#### RAW DATA
=======
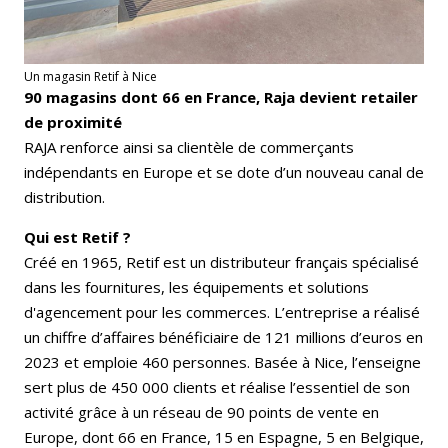
Un magasin Retif à Nice
90 magasins dont 66 en France, Raja devient retailer
de proximité
RAJA renforce ainsi sa clientèle de commerçants
indépendants en Europe et se dote d’un nouveau canal de
distribution.
Qui est Retif ?
Créé en 1965, Retif est un distributeur français spécialisé
dans les fournitures, les équipements et solutions
d'agencement pour les commerces. L’entreprise a réalisé
un chiffre d’affaires bénéficiaire de 121 millions d’euros en
2023 et emploie 460 personnes. Basée à Nice, l’enseigne
sert plus de 450 000 clients et réalise l’essentiel de son
activité grâce à un réseau de 90 points de vente en
Europe, dont 66 en France, 15 en Espagne, 5 en Belgique,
=======
#### WHAT YOU HAVE TO DO
Beginning with the first line of the records, write out every line up to and including the one with "Créé en 1965, Retif", exactly, and omit all pictures.

#### SOLUTION TO THE PROBLEM
Un magasin Retif à Nice
90 magasins dont 66 en France, Raja devient retailer
de proximité
RAJA renforce ainsi sa clientèle de commerçants
indépendants en Europe et se dote d’un nouveau canal de
distribution.
Qui est Retif ?
Créé en 1965, Retif est un distributeur français spécialisé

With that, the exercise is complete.